The Herbalife Diet is for people looking to lose weight and improve their financial health. (The "financial health" angle results from a multi-level marketing component of the diet.) Consisting of high-protein shakes and herbal supplements, the Herbalife Diet works on the theory that a high-protein diet curbs hunger and raises the body's natural metabolism while consuming less calories. The company also offers energy drinks and skin products. Some of the products are vegetarian, some are even kosher or halal.

Costing about $4-$5/day, the Herbalife Diet plan substitutes breakfast and lunch with protein shakes, herbal supplements and multivitamins. For dinner, Herbalife dieters eat a well-balanced meal, with no food restrictions, and cell-activator capsules. Most people stay with the Herbalife Diet until they achieve their weight-loss goal. Herbalife dieters are encouraged to join the network marketing network by becoming part of the direct-sales team.

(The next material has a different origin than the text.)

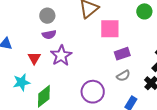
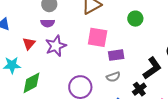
green circle: (144, 11) -> (135, 19), moved
pink square: (110, 29) -> (98, 37), moved

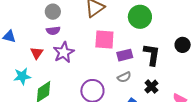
green circle: (135, 19) -> (140, 17), size x1.5
black L-shape: (152, 68) -> (152, 55), moved, turned -40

Herbalife believes that the plan's success and visible results in its users lead to effective marketing.

How It Was Started

Herbalife was started in 1980 by Mark Hughes who lost his mother to unsafe dieting practices and wanted to create a safe dieting plan. Herbalife is a publicly traded company (NYSE: HLF) retailing in 70 countries through a network of 1.9 million independent distributors.

Clinical Studies

In August 2008, findings were published from a study conducted at UCLA's Center for Human Nutrition. Doctors studied 100 overweight people over one year to examine the effects of protein supplementation in meal replacement shakes using Herbalife's "Formula 1." A similar study was conducted at the University of Ulm in Germany. Both studies found the meal replacement shakes could aid in weight loss and that those people with higher protein diets lost more body fat. The German study also concluded that high-protein shakes could reduce metabolic syndrome risk factors.

Cautionary Notes

Herbalife products used two ingredients that contained ephedrine alkaloids, but after the USDA banned ephedrine in 2004, Herbalife has since ceased using the two ingredients. There is also doubt that the diet contains healthy levels of nutrients and calories to build healthy muscle mass or to maintain a healthy immune system.